Sir William Coningsby ( – September 1540) was an English Member of Parliament and a Justice of the King's Bench.

Biography
William Coningsby was born by 1483, the son of Sir Humphrey Coningsby of Aldenham, Hertfordshire. He was educated at Eton,and King's College, Cambridge, becoming a Fellow of that college. He was Lent Reader at the Inner Temple in 1519, Treasurer of the same Inn, 1525–6, Reader again in 1526 and one of the Governors of the Inner Temple in 1533–4, and 1538–9. He was one of the Commissioners appointed  to hear causes in Chancery in relief of Cardinal Wolsey, in 1529.

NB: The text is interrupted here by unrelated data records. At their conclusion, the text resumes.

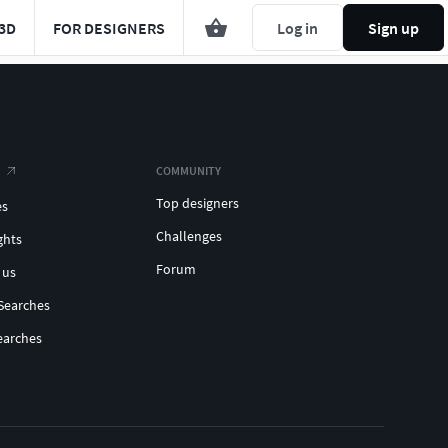
3D
FOR DESIGNERS
Log in
Sign up
COMMUNITY
Top designers
es
Challenges
ghts
Forum
 us
Searches
earches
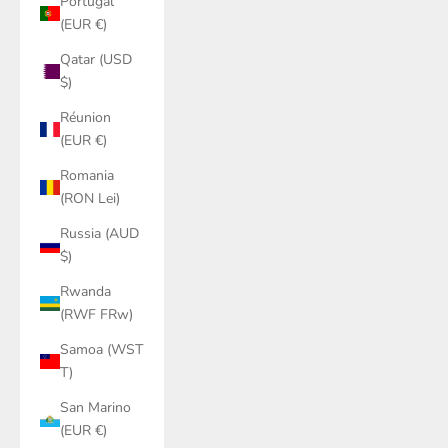
Portugal
(EUR €)
Qatar (USD
$)
Réunion
(EUR €)
Romania
(RON Lei)
Russia (AUD
$)
Rwanda
(RWF FRw)
Samoa (WST
T)
San Marino
(EUR €)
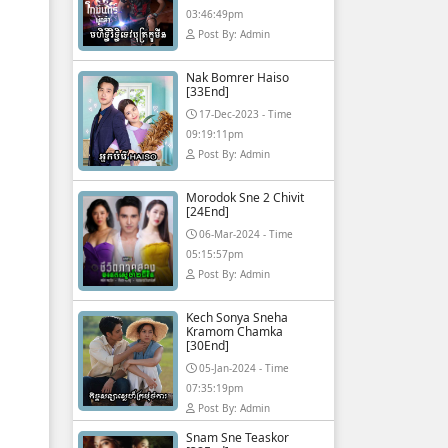
03:46:49pm
Post By: Admin
Nak Bomrer Haiso
[33End]
17-Dec-2023 - Time
09:19:11pm
Post By: Admin
Morodok Sne 2 Chivit
[24End]
06-Mar-2024 - Time
05:15:57pm
Post By: Admin
Kech Sonya Sneha
Kramom Chamka
[30End]
05-Jan-2024 - Time
07:35:19pm
Post By: Admin
Snam Sne Teaskor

Coningsby was Recorder of Lynn from 1524 until his death in September 1540 and appointed a serjeant-at-law and Justice of the King's Bench in 1540. In 1536 he was elected to represent King's Lynn in Parliament.

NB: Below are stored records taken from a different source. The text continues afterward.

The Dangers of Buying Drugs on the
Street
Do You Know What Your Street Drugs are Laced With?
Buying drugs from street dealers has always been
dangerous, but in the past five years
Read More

Coningsby was one of the governors of the Inner Temple in 1533–40, 1536–7, and 1538–9. In 1539-40 he was arraigned in the Starchamber and sent to the Tower for advising Sir John Shelton to make a will upon a secret trust, in contravention of the Statute of Uses  (27 Hen. VIII, c. 10). He was released after ten days’ confinement, but lost the offices of prothonotary of the king's bench and attorney of the duels of Lancaster, which he then held. On 5 July of the same year he was appointed to a puisne judgeship in the king's bench, and was knighted; but as his name is not included in the writ of summons to parliament in the next year, it would seem that he died or retired soon after his appointment. Coningsby was also recorder of Lynn in Norfolk, in which county his seat, Eaton Hell, near  Wallington, was situate.

Family
Coningsby had married Beatrice, the daughter of Thomas Thoresby of Lynn and the widow of William Trew. They had a son, Christopher (1516– 15 September 1547), and four daughters. His daughter Margaret (c1522–1598) married Sir Robert Alington, the son of Sir Giles Alington, of Horseheath, High Sheriff of Cambridgeshire. She married secondly Thomas Pledger in Bottisham in that county.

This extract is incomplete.